Data excerpts
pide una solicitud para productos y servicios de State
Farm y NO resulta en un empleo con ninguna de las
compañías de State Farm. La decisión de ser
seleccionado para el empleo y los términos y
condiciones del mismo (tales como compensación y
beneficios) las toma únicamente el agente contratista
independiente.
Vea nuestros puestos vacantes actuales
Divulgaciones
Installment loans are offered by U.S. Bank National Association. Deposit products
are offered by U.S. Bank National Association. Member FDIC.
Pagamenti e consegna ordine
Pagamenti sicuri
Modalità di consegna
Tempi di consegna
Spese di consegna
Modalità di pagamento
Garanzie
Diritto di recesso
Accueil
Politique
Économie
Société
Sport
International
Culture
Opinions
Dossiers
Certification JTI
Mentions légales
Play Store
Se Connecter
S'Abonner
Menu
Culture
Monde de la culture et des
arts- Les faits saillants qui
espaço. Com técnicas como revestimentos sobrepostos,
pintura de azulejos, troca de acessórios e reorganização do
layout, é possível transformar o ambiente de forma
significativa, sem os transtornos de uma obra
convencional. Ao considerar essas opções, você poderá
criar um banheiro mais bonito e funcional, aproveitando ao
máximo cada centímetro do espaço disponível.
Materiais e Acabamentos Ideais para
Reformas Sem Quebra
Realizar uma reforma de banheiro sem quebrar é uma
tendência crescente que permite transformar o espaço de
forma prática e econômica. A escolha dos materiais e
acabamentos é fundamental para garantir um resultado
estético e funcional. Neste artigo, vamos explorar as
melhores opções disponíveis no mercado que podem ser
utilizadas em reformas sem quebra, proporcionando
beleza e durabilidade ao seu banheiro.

• [Work task]:
Go through the entries and copy each line holding the string "Pagamenti".

• [Answer]:
Pagamenti e consegna ordine
Pagamenti sicuri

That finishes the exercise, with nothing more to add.